## WHAT YOU WILL DO
Restate the listing below word for word. No picture belongs in the result.

===============

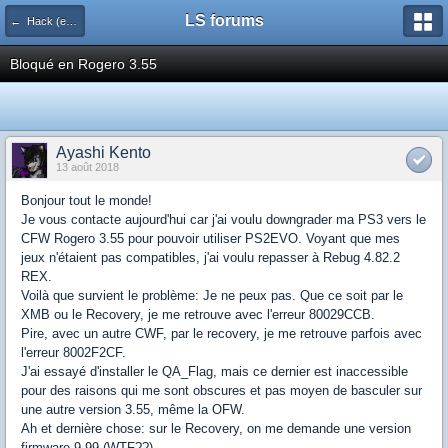
LS forums
← Hack (exploits, homebrews...)
Bloqué en Rogero 3.55
Ayashi Kento
13 août 2018
Bonjour tout le monde!
Je vous contacte aujourd'hui car j'ai voulu downgrader ma PS3 vers le
CFW Rogero 3.55 pour pouvoir utiliser PS2EVO. Voyant que mes
jeux n'étaient pas compatibles, j'ai voulu repasser à Rebug 4.82.2
REX.
Voilà que survient le problème: Je ne peux pas. Que ce soit par le
XMB ou le Recovery, je me retrouve avec l'erreur 80029CCB.
Pire, avec un autre CWF, par le recovery, je me retrouve parfois avec
l'erreur 8002F2CF.
J'ai essayé d'installer le QA_Flag, mais ce dernier est inaccessible
pour des raisons qui me sont obscures et pas moyen de basculer sur
une autre version 3.55, même la OFW.
Ah et dernière chose: sur le Recovery, on me demande une version
firmware 9.99 (WTF??)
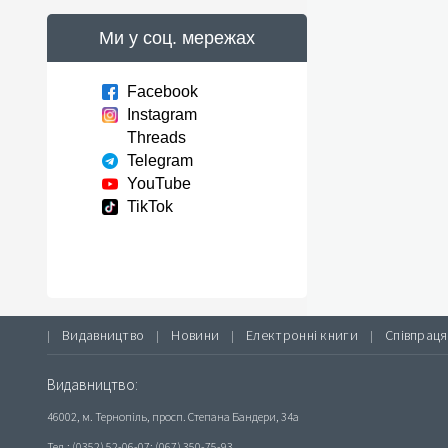
Ми у соц. мережах
Facebook
Instagram
Threads
Telegram
YouTube
TikTok
Видавництво
Новини
Електронні книги
Співпраця
|
|
|
|
Видавництво:
46002, м. Тернопіль, просп. Степана Бандери, 34а
Тел.: (0352) 52-06-07; (067) 350-75-93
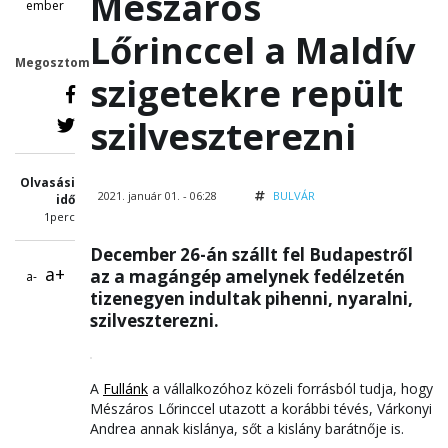
Mészáros
ember
Lőrinccel a Maldív
Megosztom
szigetekre repült
szilveszterezni
Olvasási
2021. január 01. - 06:28
BULVÁR
idő
1perc
December 26-án szállt fel Budapestről
a+
az a magángép amelynek fedélzetén
a-
tizenegyen indultak pihenni, nyaralni,
szilveszterezni.
A
Fullánk
a vállalkozóhoz közeli forrásból tudja, hogy
Mészáros Lőrinccel utazott a korábbi tévés, Várkonyi
Andrea annak kislánya, sőt a kislány barátnője is.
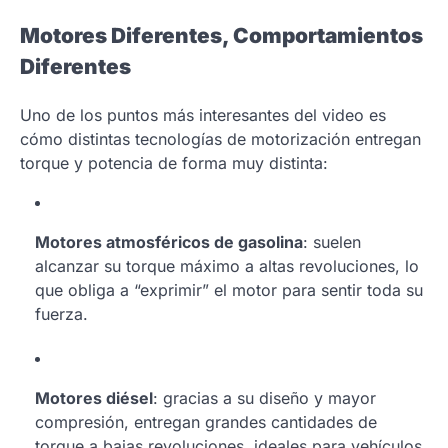
Motores Diferentes, Comportamientos
Diferentes
Uno de los puntos más interesantes del video es
cómo distintas tecnologías de motorización entregan
torque y potencia de forma muy distinta:
Motores atmosféricos de gasolina
: suelen
alcanzar su torque máximo a altas revoluciones, lo
que obliga a “exprimir” el motor para sentir toda su
fuerza.
Motores diésel
: gracias a su diseño y mayor
compresión, entregan grandes cantidades de
torque a bajas revoluciones, ideales para vehículos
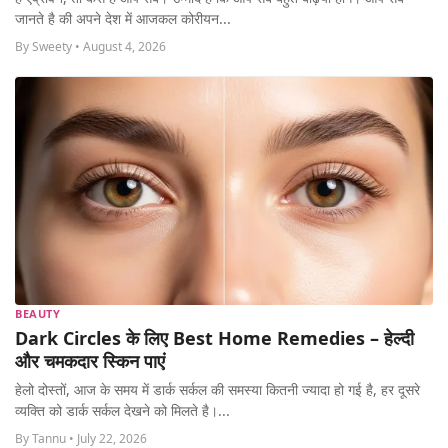
MORE
जानते है की अपने देश में आजकल कोरीयन...
By Sweety • August 4, 2026
BEAUTY
Dark Circles के लिए Best Home Remedies – हेल्दी
और चमकदार स्किन पाएं
हेलो दोस्तों, आज के समय में डार्क सर्कल की समस्या कितनी ज्यादा हो गई है, हर दूसरे
व्यक्ति को डार्क सर्कल देखने को मिलते है।...
By Tannu • July 22, 2026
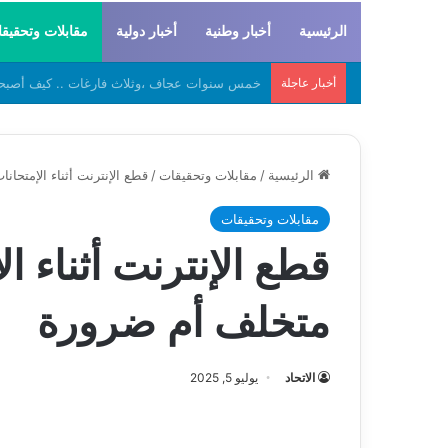
الرئيسية
أخبار وطنية
أخبار دولية
مقابلات وتحقيق
أخبار عاجلة
لحراطين والبيظان… الهوية المشتركة بين التاريخ
الرئيسية
/
مقابلات وتحقيقات
/
قطع الإنترنت أثناء الإمتحا
مقابلات وتحقيقات
قطع الإنترنت أثناء ا
متخلف أم ضرورة
الاتحاد
يوليو 5, 2025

===============

## PROBLEM SOLUTION
LS forums
← Hack (exploits, homebrews...)
Bloqué en Rogero 3.55
Ayashi Kento
13 août 2018
Bonjour tout le monde!
Je vous contacte aujourd'hui car j'ai voulu downgrader ma PS3 vers le
CFW Rogero 3.55 pour pouvoir utiliser PS2EVO. Voyant que mes
jeux n'étaient pas compatibles, j'ai voulu repasser à Rebug 4.82.2
REX.
Voilà que survient le problème: Je ne peux pas. Que ce soit par le
XMB ou le Recovery, je me retrouve avec l'erreur 80029CCB.
Pire, avec un autre CWF, par le recovery, je me retrouve parfois avec
l'erreur 8002F2CF.
J'ai essayé d'installer le QA_Flag, mais ce dernier est inaccessible
pour des raisons qui me sont obscures et pas moyen de basculer sur
une autre version 3.55, même la OFW.
Ah et dernière chose: sur le Recovery, on me demande une version
firmware 9.99 (WTF??)
Ми у соц. мережах
Facebook
Instagram
Threads
Telegram
YouTube
TikTok
Видавництво
Новини
Електронні книги
Співпраця
|
|
|
|
Видавництво:
46002, м. Тернопіль, просп. Степана Бандери, 34а
Тел.: (0352) 52-06-07; (067) 350-75-93
Mészáros
ember
Lőrinccel a Maldív
Megosztom
szigetekre repült
szilveszterezni
Olvasási
2021. január 01. - 06:28
BULVÁR
idő
1perc
December 26-án szállt fel Budapestről
a+
az a magángép amelynek fedélzetén
a-
tizenegyen indultak pihenni, nyaralni,
szilveszterezni.
A
Fullánk
a vállalkozóhoz közeli forrásból tudja, hogy
Mészáros Lőrinccel utazott a korábbi tévés, Várkonyi
Andrea annak kislánya, sőt a kislány barátnője is.
Motores Diferentes, Comportamientos
Diferentes
Uno de los puntos más interesantes del video es
cómo distintas tecnologías de motorización entregan
torque y potencia de forma muy distinta:
Motores atmosféricos de gasolina
: suelen
alcanzar su torque máximo a altas revoluciones, lo
que obliga a “exprimir” el motor para sentir toda su
fuerza.
Motores diésel
: gracias a su diseño y mayor
compresión, entregan grandes cantidades de
torque a bajas revoluciones, ideales para vehículos
MORE
जानते है की अपने देश में आजकल कोरीयन...
By Sweety • August 4, 2026
BEAUTY
Dark Circles के लिए Best Home Remedies – हेल्दी
और चमकदार स्किन पाएं
हेलो दोस्तों, आज के समय में डार्क सर्कल की समस्या कितनी ज्यादा हो गई है, हर दूसरे
व्यक्ति को डार्क सर्कल देखने को मिलते है।...
By Tannu • July 22, 2026
الرئيسية
أخبار وطنية
أخبار دولية
مقابلات وتحقيق
أخبار عاجلة
لحراطين والبيظان… الهوية المشتركة بين التاريخ
الرئيسية
/
مقابلات وتحقيقات
/
قطع الإنترنت أثناء الإمتحا
مقابلات وتحقيقات
قطع الإنترنت أثناء ا
متخلف أم ضرورة
الاتحاد
يوليو 5, 2025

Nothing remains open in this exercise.